We just went out today and drove 12 big fence posts before lunch. We marked the locations for these big posts with a few little step-in posts last fall when the marking crew came out just before the ground froze. Now we can drive the big guys in without worrying if we’re gonna hit any buried utility lines.
The frost has left the ground (at least the top 3 feet) and the previous week of rain softened things up nicely. It’s time to get the overly-large “front yard” fenced in so the cows can do all the mowing. Less gasoline and more beef, that’s the plan.

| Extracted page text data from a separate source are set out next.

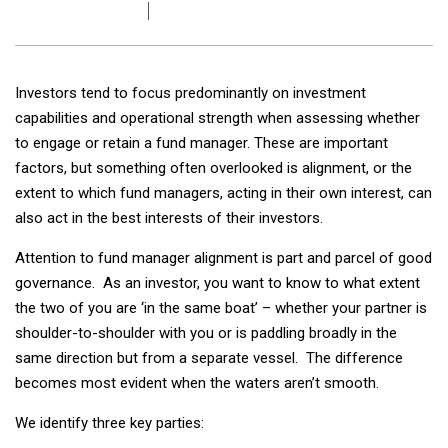
Investors tend to focus predominantly on investment
capabilities and operational strength when assessing whether
to engage or retain a fund manager. These are important
factors, but something often overlooked is alignment, or the
extent to which fund managers, acting in their own interest, can
also act in the best interests of their investors.
Attention to fund manager alignment is part and parcel of good
governance. As an investor, you want to know to what extent
the two of you are ‘in the same boat’ – whether your partner is
shoulder-to-shoulder with you or is paddling broadly in the
same direction but from a separate vessel. The difference
becomes most evident when the waters aren’t smooth.
We identify three key parties:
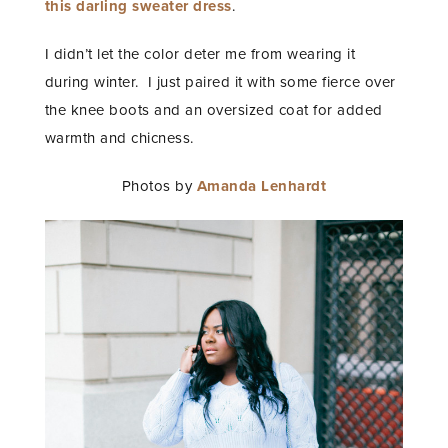
this darling sweater dress
.
I didn’t let the color deter me from wearing it
during winter. I just paired it with some fierce over
the knee boots and an oversized coat for added
warmth and chicness.
Photos by
Amanda Lenhardt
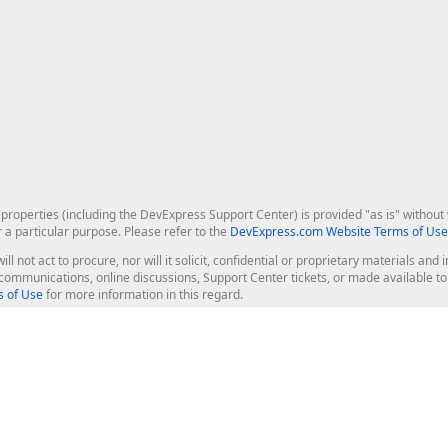
roperties (including the DevExpress Support Center) is provided "as is" without w
r a particular purpose. Please refer to the
DevExpress.com Website Terms of Use
ill not act to procure, nor will it solicit, confidential or proprietary materials 
l communications, online discussions, Support Center tickets, or made available 
 of Use
for more information in this regard.
op Controls
Web Components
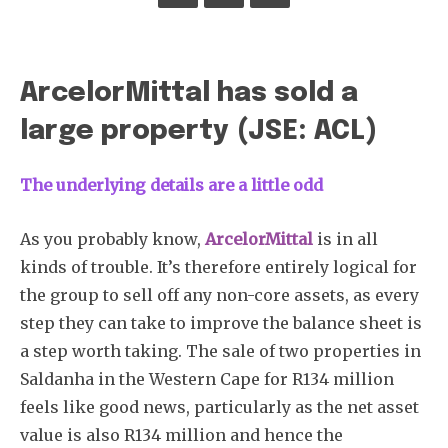
ArcelorMittal has sold a
large property (JSE: ACL)
The underlying details are a little odd
As you probably know,
ArcelorMittal
is in all
kinds of trouble. It’s therefore entirely logical for
the group to sell off any non-core assets, as every
step they can take to improve the balance sheet is
a step worth taking. The sale of two properties in
Saldanha in the Western Cape for R134 million
feels like good news, particularly as the net asset
value is also R134 million and hence the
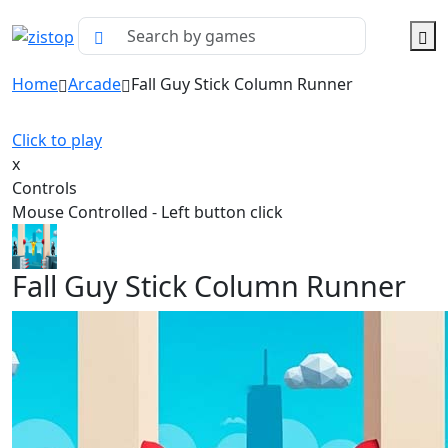
Home
Arcade
Fall Guy Stick Column Runner
Click to play
x
Controls
Mouse Controlled - Left button click
Fall Guy Stick Column Runner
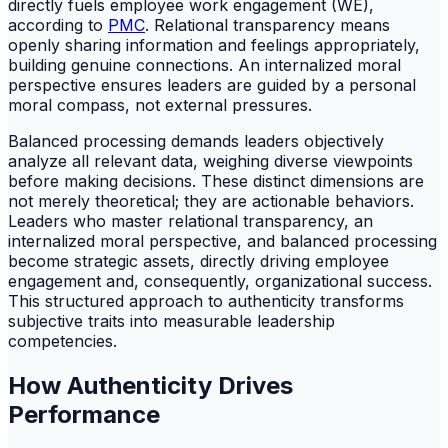
directly fuels employee work engagement (WE),
according to
PMC
. Relational transparency means
openly sharing information and feelings appropriately,
building genuine connections. An internalized moral
perspective ensures leaders are guided by a personal
moral compass, not external pressures.
Balanced processing demands leaders objectively
analyze all relevant data, weighing diverse viewpoints
before making decisions. These distinct dimensions are
not merely theoretical; they are actionable behaviors.
Leaders who master relational transparency, an
internalized moral perspective, and balanced processing
become strategic assets, directly driving employee
engagement and, consequently, organizational success.
This structured approach to authenticity transforms
subjective traits into measurable leadership
competencies.
How Authenticity Drives
Performance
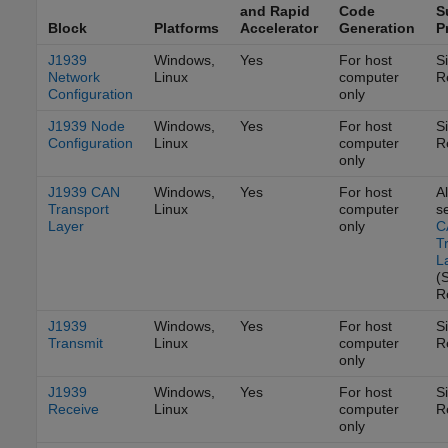
and Rapid
Code
S
Block
Platforms
Accelerator
Generation
P
J1939
Windows,
Yes
For host
S
Network
Linux
computer
R
Configuration
only
J1939 Node
Windows,
Yes
For host
S
Configuration
Linux
computer
R
only
J1939 CAN
Windows,
Yes
For host
Al
Transport
Linux
computer
s
Layer
only
C
T
L
(
R
J1939
Windows,
Yes
For host
S
Transmit
Linux
computer
R
only
J1939
Windows,
Yes
For host
S
Receive
Linux
computer
R
only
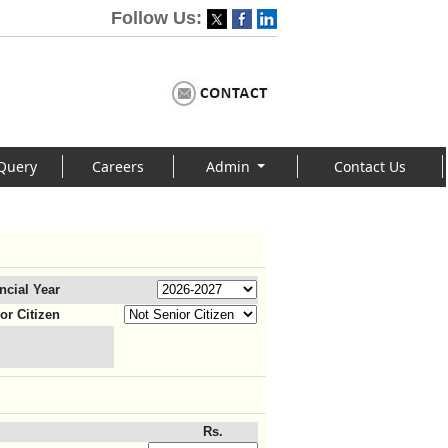
Follow Us:
Query
Careers
Admin
Contact Us
ncial Year
or Citizen
Rs.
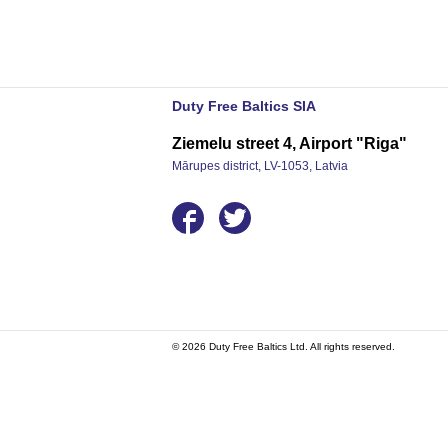
Duty Free Baltics SIA
Ziemelu street 4, Airport "Riga"
Mārupes district, LV-1053, Latvia
© 2026 Duty Free Baltics Ltd. All rights reserved.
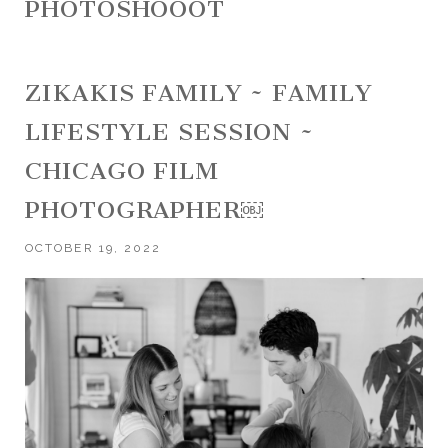
PHOTOSHOOOT
ZIKAKIS FAMILY ~ FAMILY
LIFESTYLE SESSION ~
CHICAGO FILM
PHOTOGRAPHER￼
OCTOBER 19, 2022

While we were out driving posts I saw the first tree swallow of the year. Luckily it was checking out one of the 4 new Swallow Houses that I just put up along the road. Our neighbors pond just across the road is always a huge draw for the swallows, so they ought to like having some convenient housing nearby.
I have come up with a better way of mounting the bird houses to our fence posts. I fasten the bird house to a 2′ length of 2×2 and then use a small wedge (2×2 ripped diagonally, about 8″ long) to wedge it in the top of the fence post. So far this seems to be much more secure than the old method of using a single larger wedge.
The cows and pigs are all chomping at the proverbial bit to get out onto pasture. They’re confined to a few “sacrifice paddocks” until the grass gets high enough to let them out to graze.
You begin to see where the term sacrifice paddock comes from. Bored cows and pigs can wreck havoc on newly-thawed ground. The trick is to keep the havoc contained to a few small areas so the rest of the grass gets a good head-start.
A few more weeks of hay, and then they get the good stuff.